Aim of the task: The task calls for each line of the records below in which the word "airfreight" appears.

Record excerpts:

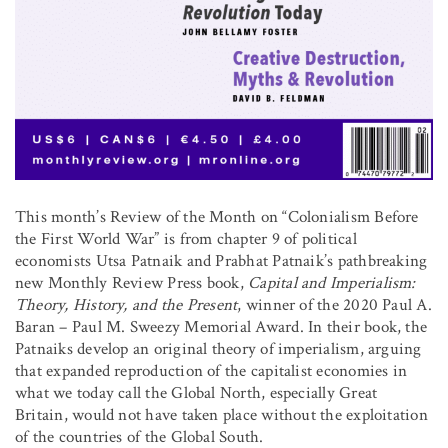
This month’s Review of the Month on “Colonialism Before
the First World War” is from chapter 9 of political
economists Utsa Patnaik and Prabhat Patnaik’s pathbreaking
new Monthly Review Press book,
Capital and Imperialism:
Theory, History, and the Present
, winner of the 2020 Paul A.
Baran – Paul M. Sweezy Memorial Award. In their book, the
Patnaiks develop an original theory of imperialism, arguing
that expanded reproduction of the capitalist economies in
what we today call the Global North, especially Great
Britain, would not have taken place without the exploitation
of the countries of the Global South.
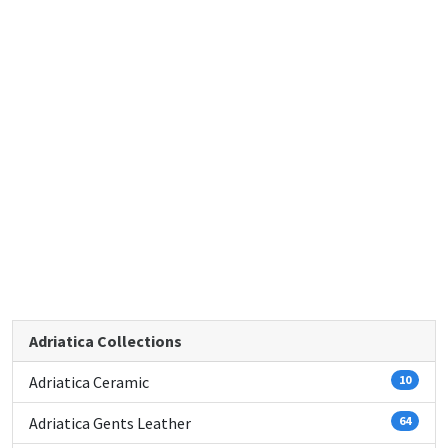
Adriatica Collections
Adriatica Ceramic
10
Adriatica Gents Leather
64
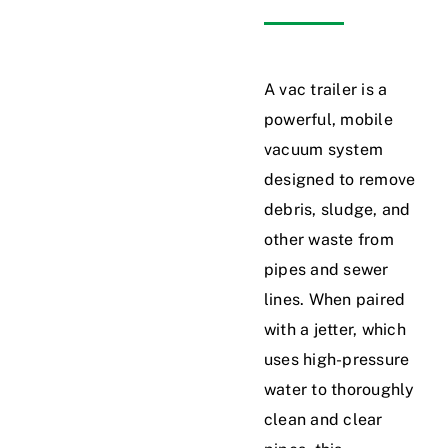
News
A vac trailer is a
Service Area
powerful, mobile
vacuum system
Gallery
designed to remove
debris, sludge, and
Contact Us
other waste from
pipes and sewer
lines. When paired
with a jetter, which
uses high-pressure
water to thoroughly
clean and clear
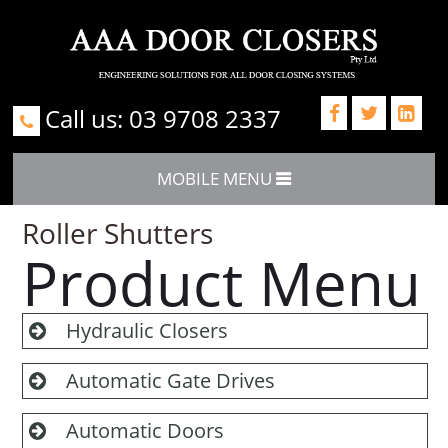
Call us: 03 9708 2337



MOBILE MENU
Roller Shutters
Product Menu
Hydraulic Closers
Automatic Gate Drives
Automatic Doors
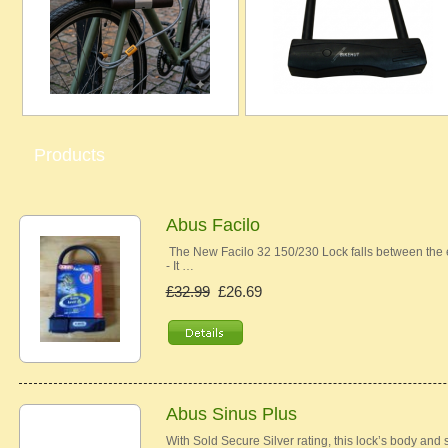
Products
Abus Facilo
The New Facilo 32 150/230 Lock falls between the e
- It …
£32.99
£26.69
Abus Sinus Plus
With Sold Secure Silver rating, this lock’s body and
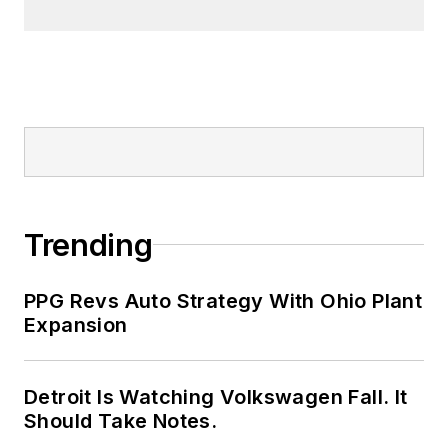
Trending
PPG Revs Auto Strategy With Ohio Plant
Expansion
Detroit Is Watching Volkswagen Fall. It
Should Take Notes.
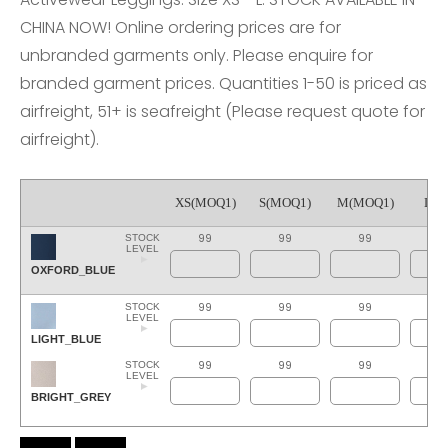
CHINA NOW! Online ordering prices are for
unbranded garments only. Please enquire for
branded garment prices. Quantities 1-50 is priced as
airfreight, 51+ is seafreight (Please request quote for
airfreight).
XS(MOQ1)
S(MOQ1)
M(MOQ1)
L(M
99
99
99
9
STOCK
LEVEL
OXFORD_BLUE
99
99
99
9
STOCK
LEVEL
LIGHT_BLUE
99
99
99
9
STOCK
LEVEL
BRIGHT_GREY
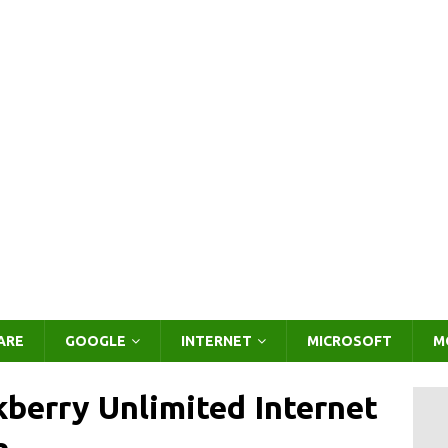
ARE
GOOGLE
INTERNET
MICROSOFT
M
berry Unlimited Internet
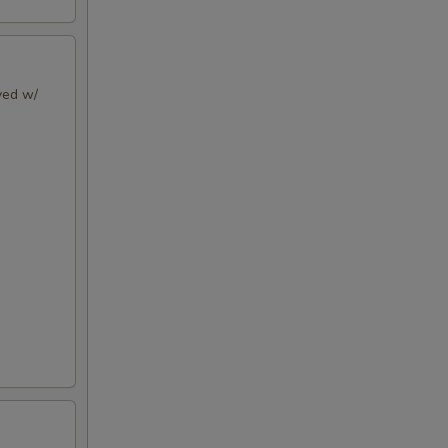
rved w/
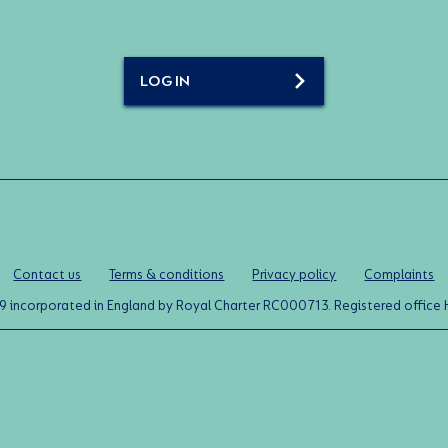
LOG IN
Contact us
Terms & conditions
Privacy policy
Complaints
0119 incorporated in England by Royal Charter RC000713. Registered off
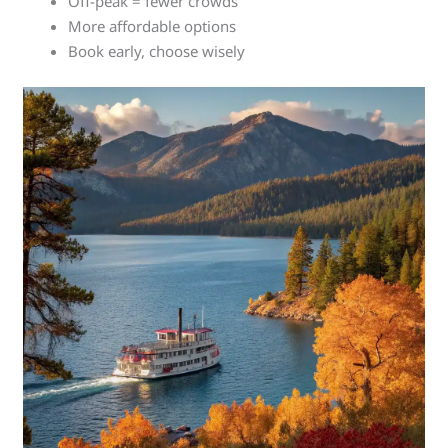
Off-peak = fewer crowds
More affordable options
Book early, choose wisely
==
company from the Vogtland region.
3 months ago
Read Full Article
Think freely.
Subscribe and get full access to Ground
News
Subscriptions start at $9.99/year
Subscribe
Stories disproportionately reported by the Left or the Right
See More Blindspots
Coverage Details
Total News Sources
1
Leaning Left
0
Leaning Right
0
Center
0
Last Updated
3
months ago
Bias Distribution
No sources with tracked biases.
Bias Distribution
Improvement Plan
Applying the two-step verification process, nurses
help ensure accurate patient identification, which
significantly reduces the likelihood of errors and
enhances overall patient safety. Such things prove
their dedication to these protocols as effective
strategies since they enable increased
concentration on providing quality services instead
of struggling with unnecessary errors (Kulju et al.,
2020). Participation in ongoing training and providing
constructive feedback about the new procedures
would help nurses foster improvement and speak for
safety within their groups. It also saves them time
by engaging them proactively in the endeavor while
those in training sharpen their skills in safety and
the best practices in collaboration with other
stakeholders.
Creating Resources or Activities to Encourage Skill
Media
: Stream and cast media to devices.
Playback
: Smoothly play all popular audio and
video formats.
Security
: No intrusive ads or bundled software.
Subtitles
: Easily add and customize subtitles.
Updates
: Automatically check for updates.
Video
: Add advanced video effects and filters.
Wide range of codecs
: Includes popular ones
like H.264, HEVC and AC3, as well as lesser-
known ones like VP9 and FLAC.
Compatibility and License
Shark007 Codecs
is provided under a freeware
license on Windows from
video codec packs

Result:
airfreight, 51+ is seafreight (Please request quote for
airfreight).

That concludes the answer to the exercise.